**ASSIGNMENT:** Figure out how many lines in these records contain "actually". Only the number belongs in the reply.

[Excerpts from a dataset]

----------

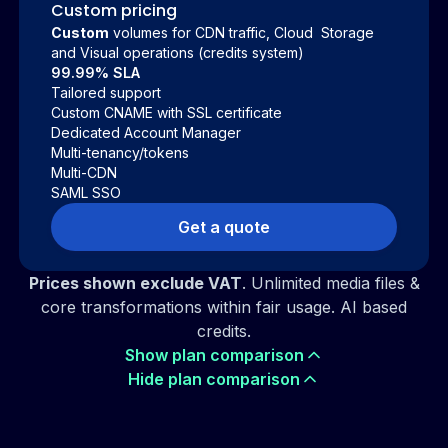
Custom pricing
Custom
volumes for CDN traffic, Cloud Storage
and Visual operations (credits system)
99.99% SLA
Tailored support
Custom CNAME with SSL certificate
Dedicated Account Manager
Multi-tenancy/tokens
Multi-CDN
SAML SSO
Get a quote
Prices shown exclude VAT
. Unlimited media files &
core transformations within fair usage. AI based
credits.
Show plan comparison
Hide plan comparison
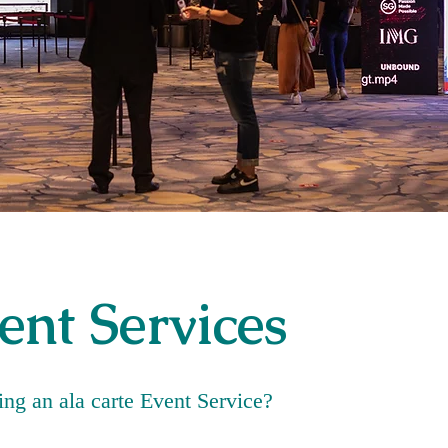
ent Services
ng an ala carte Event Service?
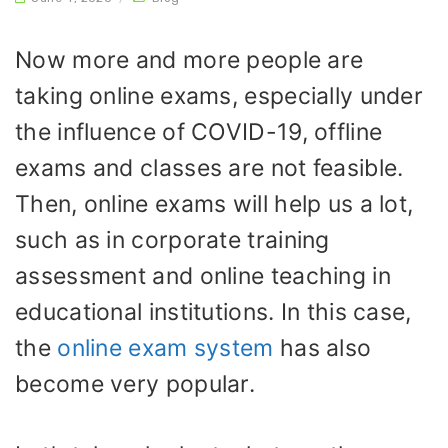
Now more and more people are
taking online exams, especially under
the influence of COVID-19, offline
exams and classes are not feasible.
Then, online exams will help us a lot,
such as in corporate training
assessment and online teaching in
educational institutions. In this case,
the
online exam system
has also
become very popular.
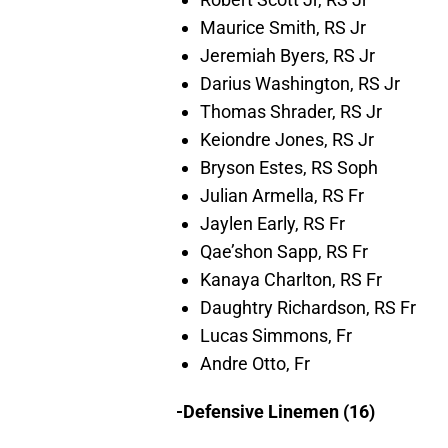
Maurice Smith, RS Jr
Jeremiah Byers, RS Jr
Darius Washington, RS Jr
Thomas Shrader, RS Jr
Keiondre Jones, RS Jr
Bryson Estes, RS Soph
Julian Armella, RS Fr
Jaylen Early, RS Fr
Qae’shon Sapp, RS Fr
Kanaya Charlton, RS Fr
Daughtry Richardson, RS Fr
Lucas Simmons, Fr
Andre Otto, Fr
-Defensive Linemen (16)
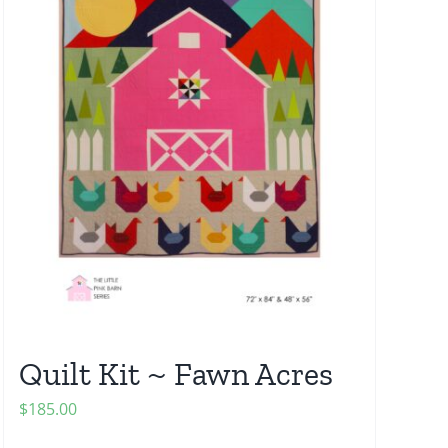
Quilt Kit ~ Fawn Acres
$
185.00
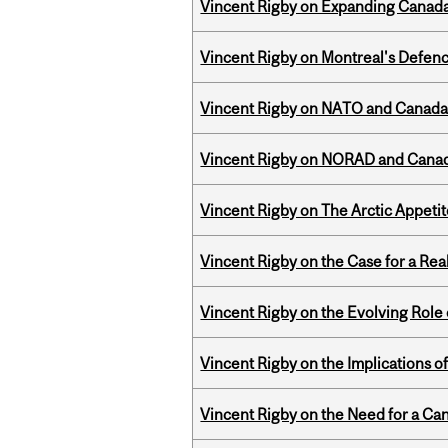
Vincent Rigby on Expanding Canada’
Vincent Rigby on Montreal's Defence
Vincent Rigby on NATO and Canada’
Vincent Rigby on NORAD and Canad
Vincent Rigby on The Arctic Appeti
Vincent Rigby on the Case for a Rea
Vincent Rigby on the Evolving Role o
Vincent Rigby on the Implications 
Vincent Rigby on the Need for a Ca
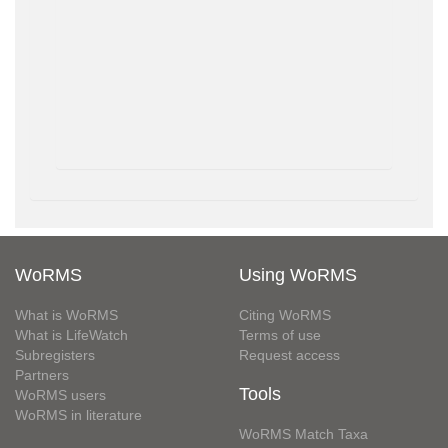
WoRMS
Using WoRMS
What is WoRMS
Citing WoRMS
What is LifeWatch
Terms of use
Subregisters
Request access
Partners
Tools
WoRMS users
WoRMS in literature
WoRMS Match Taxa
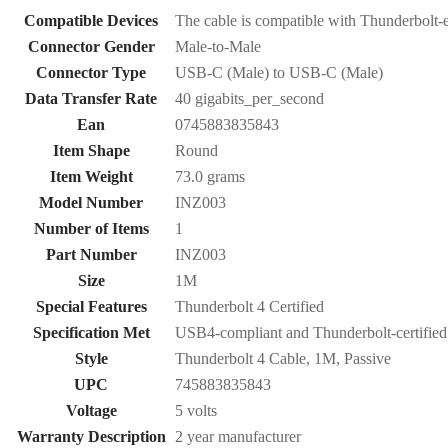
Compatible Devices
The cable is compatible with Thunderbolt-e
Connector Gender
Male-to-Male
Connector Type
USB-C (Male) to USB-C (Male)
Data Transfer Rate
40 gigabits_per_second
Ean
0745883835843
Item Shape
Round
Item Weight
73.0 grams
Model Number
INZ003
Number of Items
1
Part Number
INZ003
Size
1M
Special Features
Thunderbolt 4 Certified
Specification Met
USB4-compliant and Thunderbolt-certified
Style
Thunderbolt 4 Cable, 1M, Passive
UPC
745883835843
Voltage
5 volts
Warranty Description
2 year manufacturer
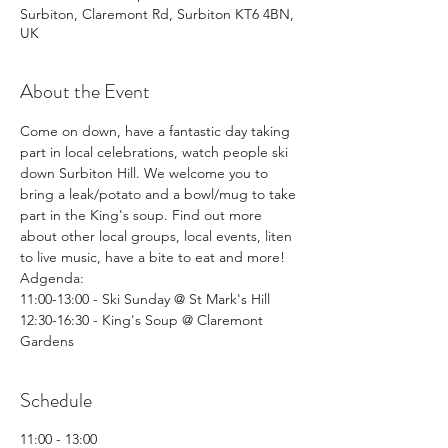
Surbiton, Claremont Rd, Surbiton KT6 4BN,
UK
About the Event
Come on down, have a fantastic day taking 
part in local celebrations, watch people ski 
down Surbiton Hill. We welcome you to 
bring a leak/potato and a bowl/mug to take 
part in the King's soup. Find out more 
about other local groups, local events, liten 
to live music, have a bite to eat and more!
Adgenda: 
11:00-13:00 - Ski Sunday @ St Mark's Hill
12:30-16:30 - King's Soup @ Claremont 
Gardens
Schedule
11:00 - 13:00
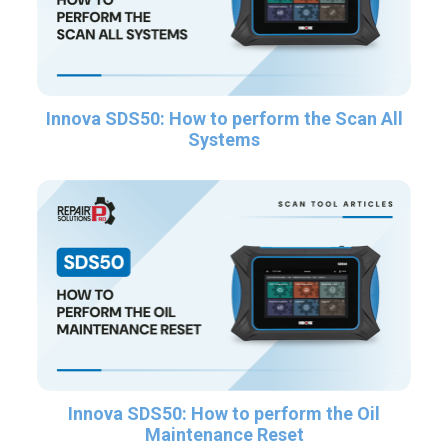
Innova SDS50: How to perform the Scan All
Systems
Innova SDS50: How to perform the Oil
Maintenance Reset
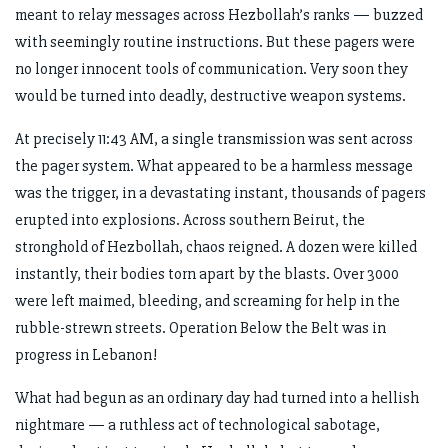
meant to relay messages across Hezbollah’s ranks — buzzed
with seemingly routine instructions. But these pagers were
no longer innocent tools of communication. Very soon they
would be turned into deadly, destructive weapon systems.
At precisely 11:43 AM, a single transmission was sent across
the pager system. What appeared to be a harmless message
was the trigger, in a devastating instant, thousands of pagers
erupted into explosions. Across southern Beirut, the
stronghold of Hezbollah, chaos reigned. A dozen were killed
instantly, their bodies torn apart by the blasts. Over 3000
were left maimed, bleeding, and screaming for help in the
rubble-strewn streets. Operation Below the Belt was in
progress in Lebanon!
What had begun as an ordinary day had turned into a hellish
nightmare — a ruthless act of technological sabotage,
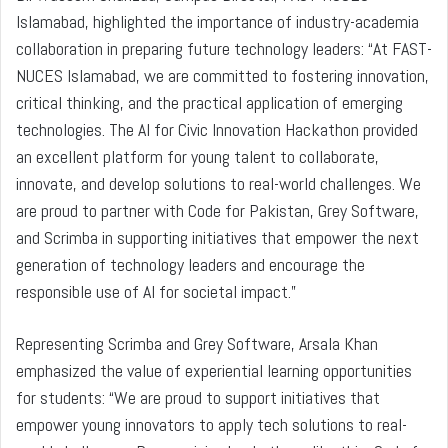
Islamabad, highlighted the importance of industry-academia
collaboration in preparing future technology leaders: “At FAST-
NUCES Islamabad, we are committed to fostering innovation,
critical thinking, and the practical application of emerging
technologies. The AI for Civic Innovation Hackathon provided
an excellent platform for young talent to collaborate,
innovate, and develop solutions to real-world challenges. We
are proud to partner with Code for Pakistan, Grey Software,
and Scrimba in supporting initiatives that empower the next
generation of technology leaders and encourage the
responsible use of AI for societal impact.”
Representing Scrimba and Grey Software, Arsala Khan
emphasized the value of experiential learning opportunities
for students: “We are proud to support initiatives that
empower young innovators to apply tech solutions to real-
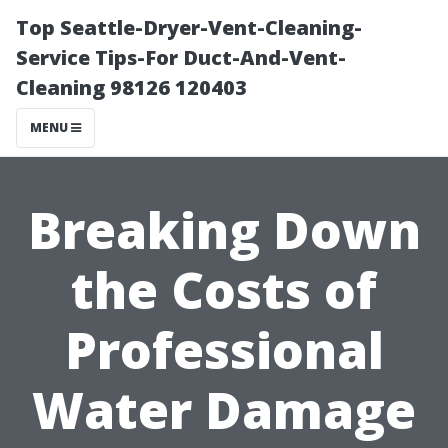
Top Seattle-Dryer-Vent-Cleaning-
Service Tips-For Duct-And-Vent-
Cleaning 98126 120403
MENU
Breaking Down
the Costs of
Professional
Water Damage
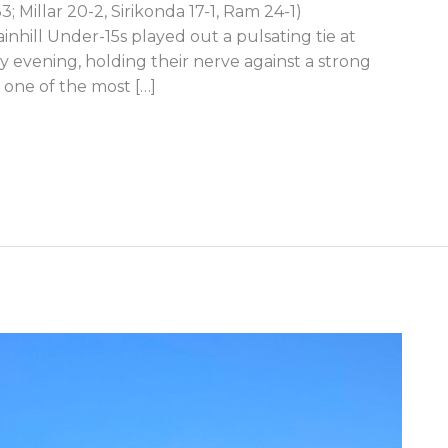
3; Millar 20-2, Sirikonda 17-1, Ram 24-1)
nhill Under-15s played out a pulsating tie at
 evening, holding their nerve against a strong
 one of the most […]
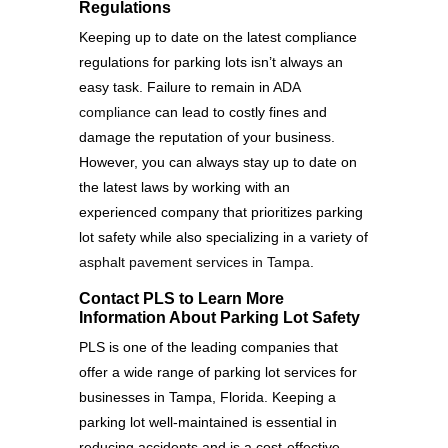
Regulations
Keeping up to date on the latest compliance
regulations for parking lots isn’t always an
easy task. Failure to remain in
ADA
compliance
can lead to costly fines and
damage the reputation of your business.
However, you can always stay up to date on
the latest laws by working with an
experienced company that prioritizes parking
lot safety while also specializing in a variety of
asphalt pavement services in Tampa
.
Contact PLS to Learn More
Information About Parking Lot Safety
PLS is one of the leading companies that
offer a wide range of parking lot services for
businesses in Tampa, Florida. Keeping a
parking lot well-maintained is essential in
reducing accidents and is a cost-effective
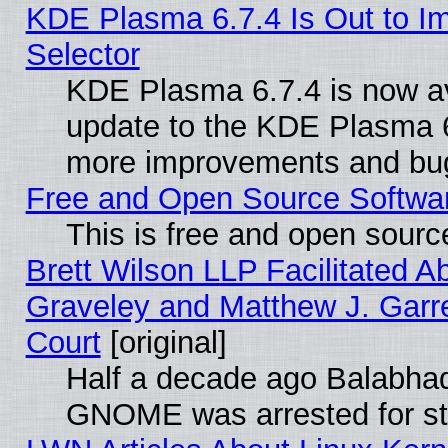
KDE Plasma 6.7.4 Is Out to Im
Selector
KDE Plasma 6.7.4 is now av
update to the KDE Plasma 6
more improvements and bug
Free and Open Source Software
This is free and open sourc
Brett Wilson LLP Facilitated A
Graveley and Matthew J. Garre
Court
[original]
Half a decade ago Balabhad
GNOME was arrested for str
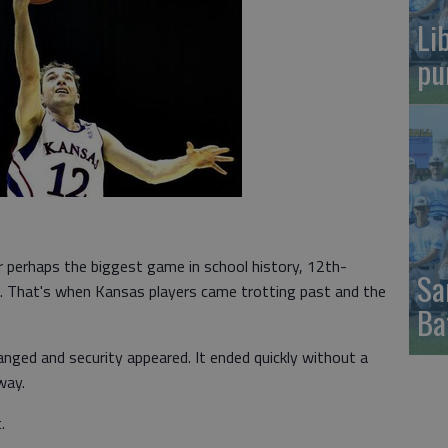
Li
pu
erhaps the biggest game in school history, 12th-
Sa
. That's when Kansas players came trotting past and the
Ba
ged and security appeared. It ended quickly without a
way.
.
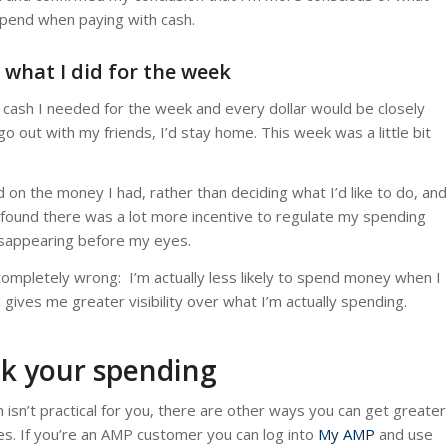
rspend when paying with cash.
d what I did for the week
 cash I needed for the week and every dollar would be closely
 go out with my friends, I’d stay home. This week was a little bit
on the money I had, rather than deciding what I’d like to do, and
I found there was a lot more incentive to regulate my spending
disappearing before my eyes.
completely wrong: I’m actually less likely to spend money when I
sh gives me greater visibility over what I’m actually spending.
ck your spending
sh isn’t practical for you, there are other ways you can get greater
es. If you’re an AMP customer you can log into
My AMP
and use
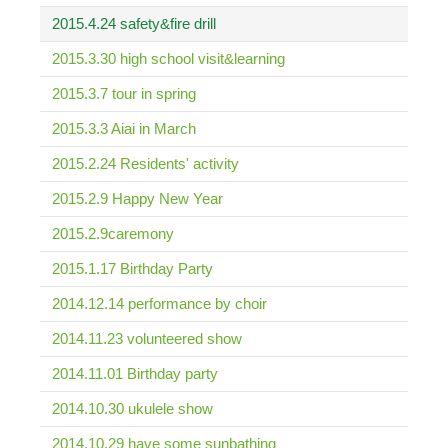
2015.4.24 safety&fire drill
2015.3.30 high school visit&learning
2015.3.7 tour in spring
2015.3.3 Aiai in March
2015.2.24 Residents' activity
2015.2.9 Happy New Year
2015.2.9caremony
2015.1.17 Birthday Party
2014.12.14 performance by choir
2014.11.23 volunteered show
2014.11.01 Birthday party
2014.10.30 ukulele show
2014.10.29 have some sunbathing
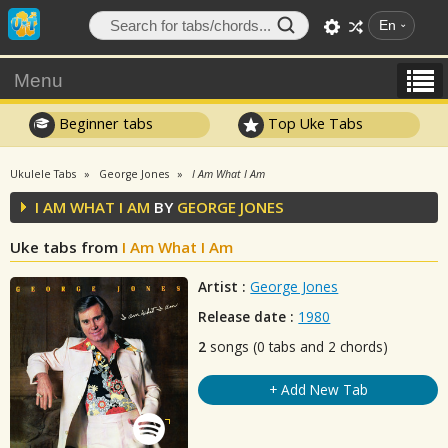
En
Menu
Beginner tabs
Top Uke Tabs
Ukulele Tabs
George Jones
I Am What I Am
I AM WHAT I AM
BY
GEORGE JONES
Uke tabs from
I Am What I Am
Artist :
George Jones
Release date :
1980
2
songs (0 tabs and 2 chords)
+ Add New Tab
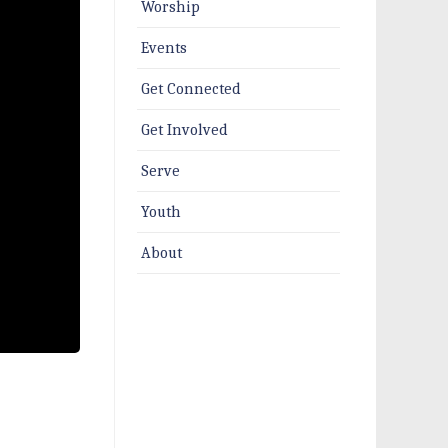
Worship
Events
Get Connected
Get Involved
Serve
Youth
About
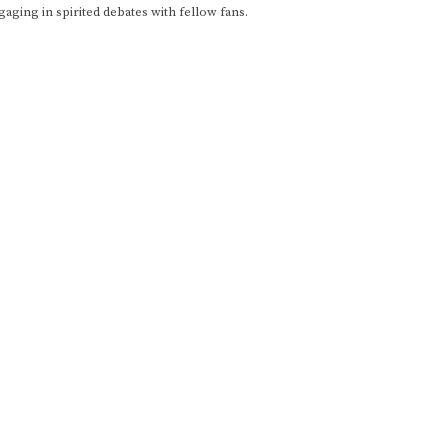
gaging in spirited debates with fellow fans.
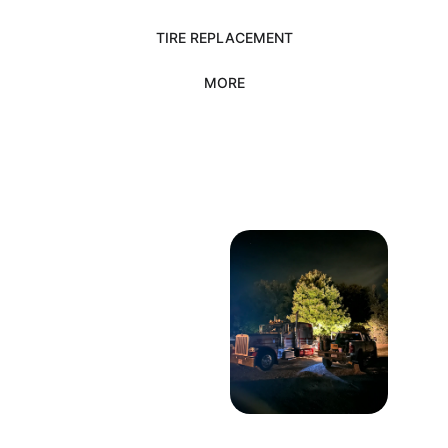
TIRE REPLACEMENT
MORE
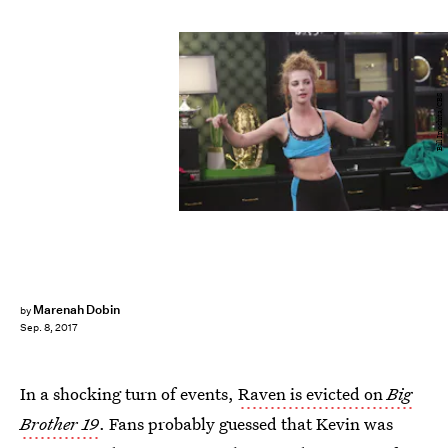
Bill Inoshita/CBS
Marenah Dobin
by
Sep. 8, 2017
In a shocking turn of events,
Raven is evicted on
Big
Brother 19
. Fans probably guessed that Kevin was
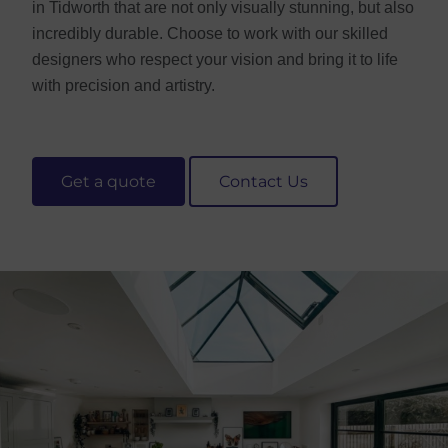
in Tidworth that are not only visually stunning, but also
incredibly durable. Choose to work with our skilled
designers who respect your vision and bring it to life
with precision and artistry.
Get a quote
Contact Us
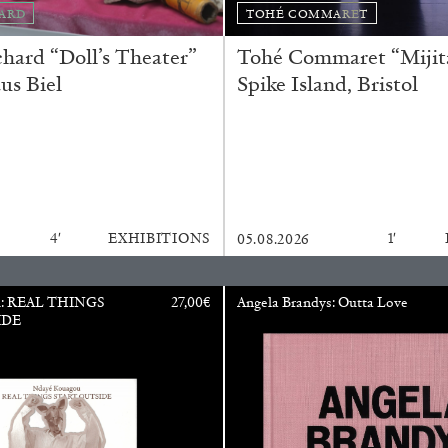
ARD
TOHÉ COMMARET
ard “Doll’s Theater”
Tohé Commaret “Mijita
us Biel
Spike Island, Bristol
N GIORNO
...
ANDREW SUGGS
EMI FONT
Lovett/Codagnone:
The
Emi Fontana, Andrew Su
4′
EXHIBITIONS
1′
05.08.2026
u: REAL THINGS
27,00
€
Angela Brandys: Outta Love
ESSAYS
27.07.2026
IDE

----------

**ANSWER SECTION:** 2